Why Worry About Program Style, Part 2

Programming style is much like writing style. Each person tends to have their own. Programming is, however, somewhat different than writing because the programs typically do not belong to the individual programmer. Instead they belong to the company or organization that employs the progammer. Indeed, a single programmer almost never writes a program by herself/himself. And, the program must be maintained (corrected, modified, etc.) by programmers other than the creators. Companies and organizations often have style guides that their programmers are expected to follow.

Programming style is considered important because good style is supposed to make programs more readable and, therefore, understandable. Understanding program code is required if one is to make reasoned changes to it. Understanding will be needed in various situations, e.g., the programmer is finding and correcting errors, the programmer is seeking help in identifying errors/problems, the program is being modified to accomplish a different task.

When reading a document or program, one's mind immediately interprets the words or code encountered in a certain way. Characteristics of the document or code can make that interpretation easier or harder. Those same characteristics also make the document more or less likely to be misinterpreted. Good programming style is supposed to allow for easier and correct interpretation.

Programming style and the way a programmer approaches the programming process are interrelated. Adhering to a personal style is a habit of mind that indicates a disciplined approach to the work of programming. Programs exhibiting good style are thought to be more likely to be correct due to the thought and effort (presumably) indicated by the good style.
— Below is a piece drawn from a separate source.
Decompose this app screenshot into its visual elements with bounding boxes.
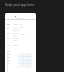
staticText: Grab your app here (5, 3, 35, 7)
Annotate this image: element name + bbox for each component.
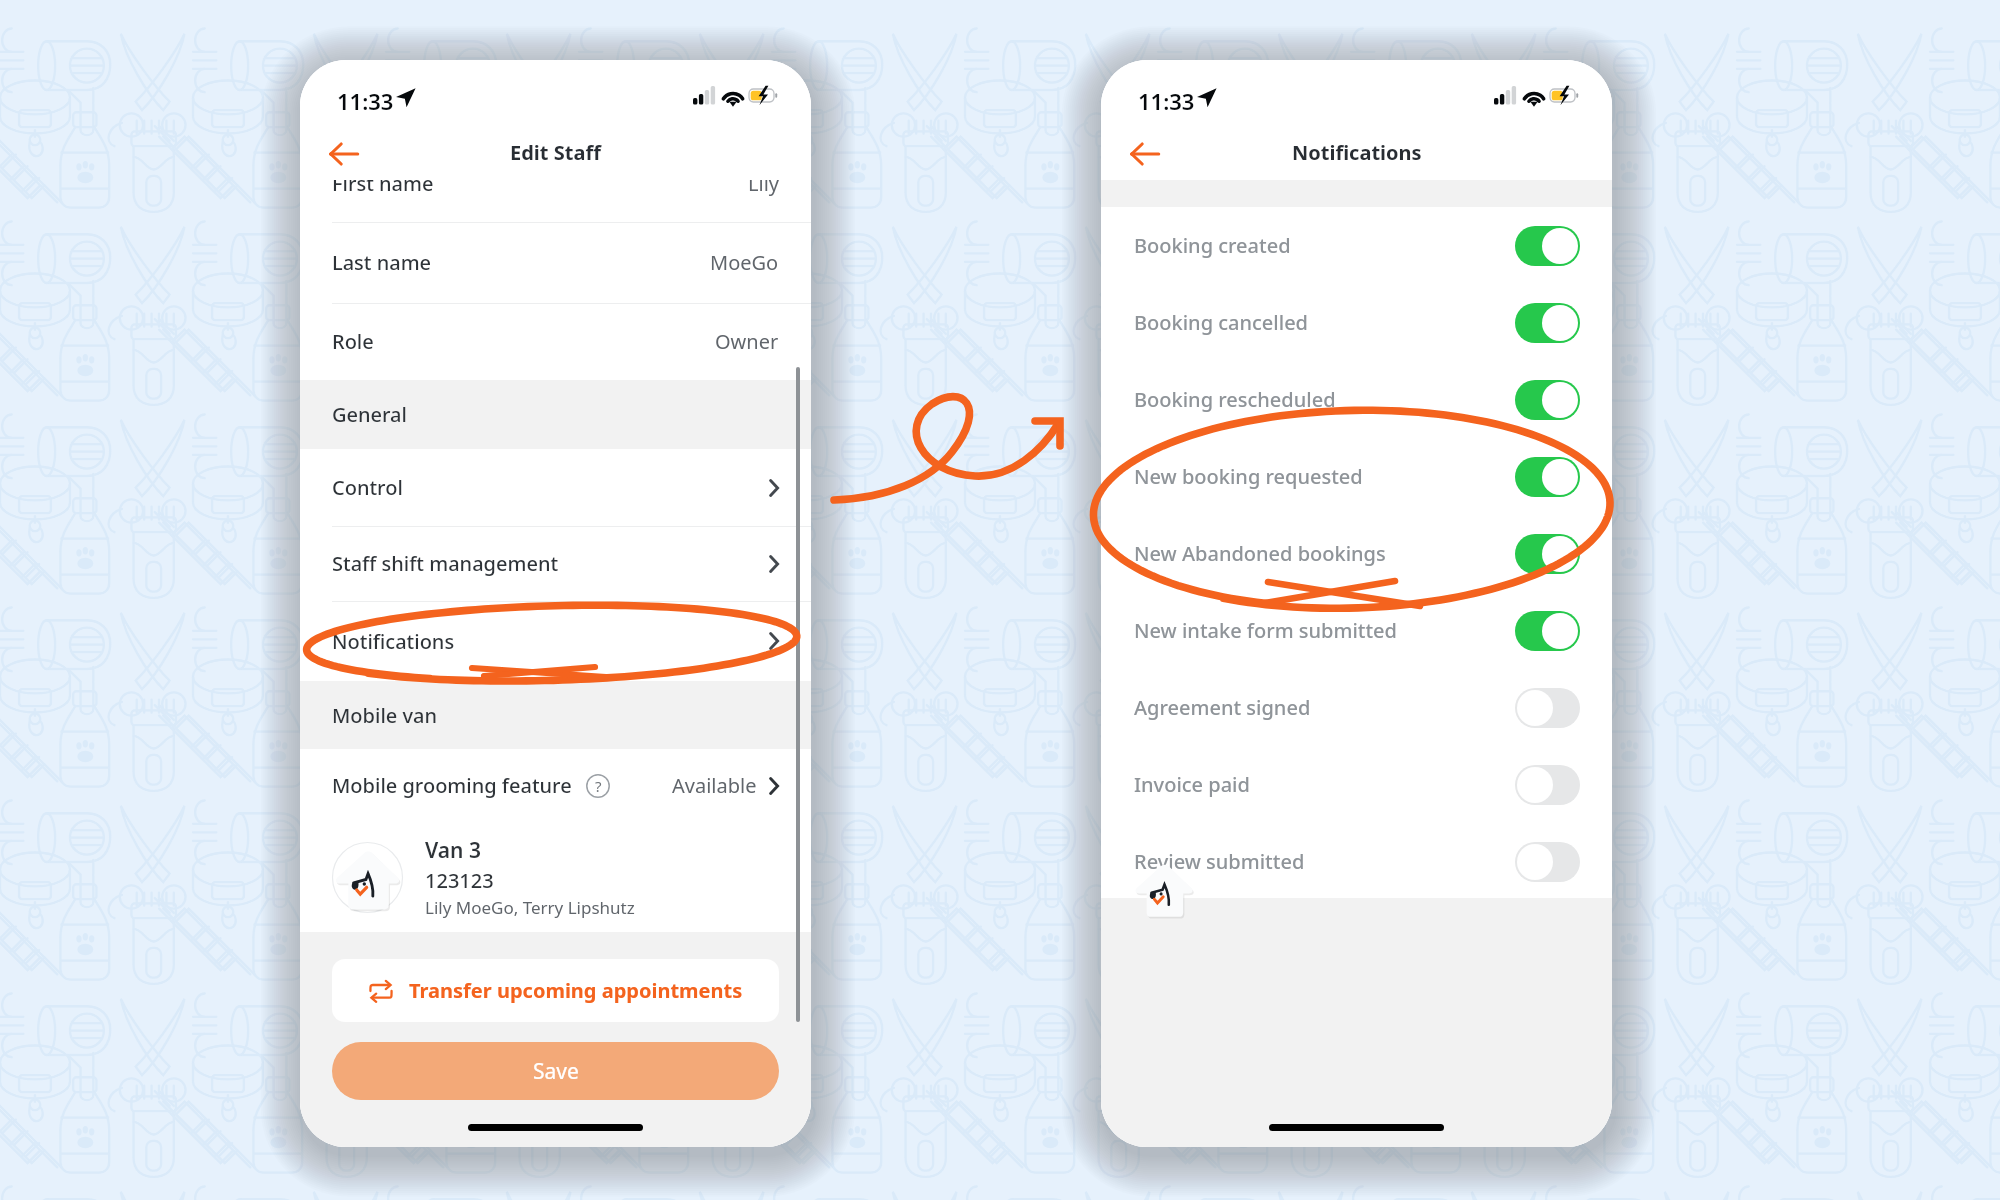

Finally, from a student perspective, it is useful to develop good programming style because teachers are likely to be favorably influenced code they can readily understand, i.e., by students using good programming style.

What is "Good" Programming Style

There are at least two aspects of program style. One relates only or primarily to the code itself. The other relates primarily to the algorithm underlying the code—the program design. These two aspects are discussed separately below.

Code Style/Readability

Code or coding style is concerned with the content and appearance of the code. Aspects like variable names, code spacing, and documentation are commonly discussed under this topic. The following topics were addressed in earlier discussion of program readability

    Naming (Variables)
        Readability of Names
        Uniqueness/Dissimilarity of Names
    Code Formatting
    Documentation

Design Style

Naming (of modules)

We have seen that the naming of variables aids readability/understanding of code. Other programmer-determined names also appear in programming. In particular the program file names provide insight into the program before any code at all is seen. But also, modules (functions, procedures, etc.) that are created also have names and the names used can be useful (or not) for helping the code reader understand what is going on.

Function names should follow all the rules of variable names—various aspects of readability and dissimilarity as discussed in our reading about coding style/readability. And, of course they should accurately and concisely describe the function.

Some people believe it is useful to make the name be a noun or a verb based on whether the function/procedure/module/routine returns a value or carries out a task. For example you might name a module that determines and reports an average, averageValue(). Alternatively, if the module determines and writes the average value to the screen or a file, it might be named reportAverageValue(). You will need to decide on your own preference.

One final thought is that some people suggest it is useful to differentiate between module names and variable names. This can be done effectively by capitalizing the first letter of module names (and using a lower-case letter to start all variable names). Again, you will need to decide on your own preference.

Modularization

Most texts and instructors encourage the use of modularity. A module (function, procedure, subprogram, etc.) is a chunk of code that accomplishes a given task and is placed in its own named routine. It is believed that making use of modularization will make a program more correct and, at the same time, make the program easier to understand and modify when the need arises.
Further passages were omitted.